Cette semaine, j’ai participé à l’enregistrement d’une émission hebdomadaire de la Télévision suisse romande, Faut pas croire, qui, autour de la candidature de Mitt Romney et de son écho dans les “primaires” du Parti républicain, traitera du facteur religieux dans les élections américaines et des réactions face à un candidat qui ne cache pas sa foi mormone – tout récemment encore, la divulgation de sa déclaration fiscale a mis en évidence sa générosité envers son Église.
L’Église de Jésus-Christ des saints des derniers jours compterait aujourd’hui quelque 14 millions de fidèles, selon ses statistiques officielles. 57% de ceux-ci vivent en dehors des États-Unis : en effet, depuis le milieu des années 1990, les mormons non américains sont devenus la majorité, ce qui témoigne aussi du dynamisme missionnaire du mouvement. Au 19ème siècle, les nouveaux convertis étaient encouragés à émigrer vers l’Amérique ; aujourd’hui, ils sont au contraire encouragés à construire l’Église dans leur pays. L’Utah reste cependant le cœur du mouvement, comme ont pu le constater tous ceux qui ont visité Salt Lake City ou d’autres localités de cet État : le grand centre administratif de l’Église et le temple mormon marquent le paysage. Il y existe une dynamique culture mormone, qui marque même des gens qui n’ont plus guère de pratique religieuse : comme me le faisait remarquer un jour un chercheur turc résidant à Salt Lake City, y être mormon est très différent de ce que signifie l’appartenance à cette Église dans d’autres parties du monde ; en Utah, cela n’est pas sans analogie avec l’appartenance à un groupe ethnique.

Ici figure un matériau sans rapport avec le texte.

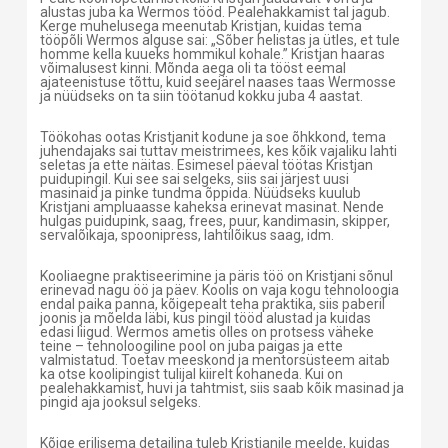
alustas juba ka Wermos tööd. Pealehakkamist tal jagub.
Kerge muhelusega meenutab Kristjan, kuidas tema
tööpõli Wermos alguse sai: „Sõber helistas ja ütles, et tule
homme kella kuueks hommikul kohale.” Kristjan haaras
võimalusest kinni. Mõnda aega oli ta tööst eemal
ajateenistuse tõttu, kuid seejärel naases taas Wermosse
ja nüüdseks on ta siin töötanud kokku juba 4 aastat.
Töökohas ootas Kristjanit kodune ja soe õhkkond, tema
juhendajaks sai tuttav meistrimees, kes kõik vajaliku lahti
seletas ja ette näitas. Esimesel päeval töötas Kristjan
puidupingil. Kui see sai selgeks, siis sai järjest uusi
masinaid ja pinke tundma õppida. Nüüdseks kuulub
Kristjani ampluaasse kaheksa erinevat masinat. Nende
hulgas puidupink, saag, frees, puur, kandimasin, skipper,
servalõikaja, spoonipress, lahtilõikus saag, idm.
Kooliaegne praktiseerimine ja päris töö on Kristjani sõnul
erinevad nagu öö ja päev. Koolis on vaja kogu tehnoloogia
endal paika panna, kõigepealt teha praktika, siis paberil
joonis ja mõelda läbi, kus pingil tööd alustad ja kuidas
edasi liigud. Wermos ametis olles on protsess väheke
teine – tehnoloogiline pool on juba paigas ja ette
valmistatud. Toetav meeskond ja mentorsüsteem aitab
ka otse koolipingist tulijal kiirelt kohaneda. Kui on
pealehakkamist, huvi ja tahtmist, siis saab kõik masinad ja
pingid aja jooksul selgeks.
Kõige erilisema detailina tuleb Kristjanile meelde, kuidas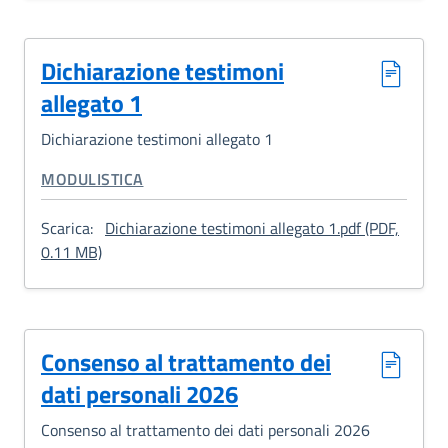
Dichiarazione testimoni
allegato 1
Dichiarazione testimoni allegato 1
CATEGORIA CORRELATA:
MODULISTICA
Scarica:
Dichiarazione testimoni allegato 1.pdf (PDF,
: Dichiarazione testimoni allegato 1
0.11 MB)
Consenso al trattamento dei
dati personali 2026
Consenso al trattamento dei dati personali 2026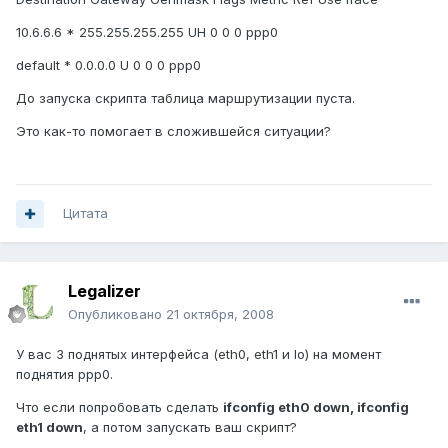
10.6.6.6 * 255.255.255.255 UH 0 0 0 ppp0
default * 0.0.0.0 U 0 0 0 ppp0
До запуска скрипта таблица маршрутизации пуста.
Это как-то помогает в сложившейся ситуации?
Цитата
Legalizer
Опубликовано
21 октября, 2008
У вас 3 поднятых интерфейса (eth0, eth1 и lo) на момент
поднятия ppp0.
Что если попробовать сделать
ifconfig eth0 down, ifconfig
eth1 down
, а потом запускать ваш скрипт?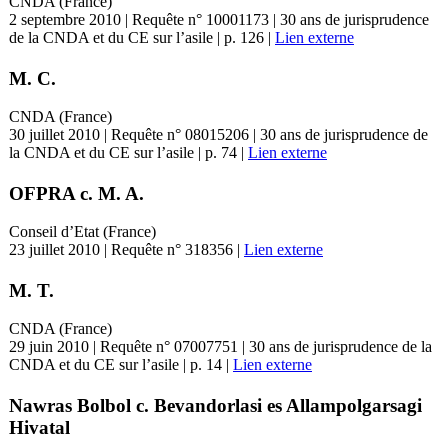
CNDA (France)
2 septembre 2010 | Requête n° 10001173 | 30 ans de jurisprudence
de la CNDA et du CE sur l’asile | p. 126 |
Lien externe
M. C.
CNDA (France)
30 juillet 2010 | Requête n° 08015206 | 30 ans de jurisprudence de
la CNDA et du CE sur l’asile | p. 74 |
Lien externe
OFPRA c. M. A.
Conseil d’Etat (France)
23 juillet 2010 | Requête n° 318356 |
Lien externe
M. T.
CNDA (France)
29 juin 2010 | Requête n° 07007751 | 30 ans de jurisprudence de la
CNDA et du CE sur l’asile | p. 14 |
Lien externe
Nawras Bolbol c. Bevandorlasi es Allampolgarsagi
Hivatal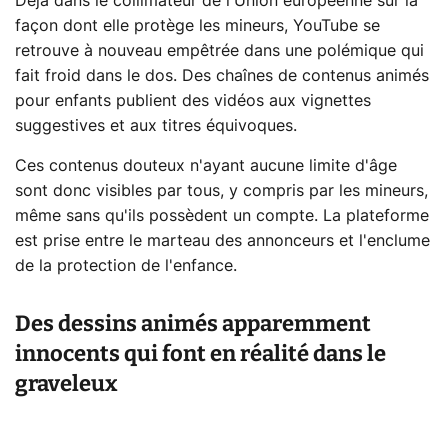
Déjà dans le collimateur de l'Union européenne sur la
façon dont elle protège les mineurs, YouTube se
retrouve à nouveau empêtrée dans une polémique qui
fait froid dans le dos. Des chaînes de contenus animés
pour enfants publient des vidéos aux vignettes
suggestives et aux titres équivoques.
Ces contenus douteux n'ayant aucune limite d'âge
sont donc visibles par tous, y compris par les mineurs,
même sans qu'ils possèdent un compte. La plateforme
est prise entre le marteau des annonceurs et l'enclume
de la protection de l'enfance.
Des dessins animés apparemment
innocents qui font en réalité dans le
graveleux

Pour les observateurs des phénomènes religieux, le mormonisme est un sujet passionnant : par son histoire, par sa créativité doctrinale, mais aussi par le complexe rapport qu’il entretient avec ses sources chrétiennes. Du point de vue des mormons eux-mêmes, leur Église est le rétablissement du christianisme dans sa forme la plus authentique. Les Églises chrétiennes historiques, en revanche, ne sont pas de cet avis. Or, il est intéressant de constater que la position du mormonisme par rapport aux modèles dominants du christianisme n’est pas figée : autant que l’évolution du mouvement lui-même, cela illustre probablement la force d’attraction, notamment dans un environnement tel que celui des États-Unis, d’un modèle chrétien. Et cela a des répercussions jusque sur le débat politique autour d’un candidat mormon, comme on le voit.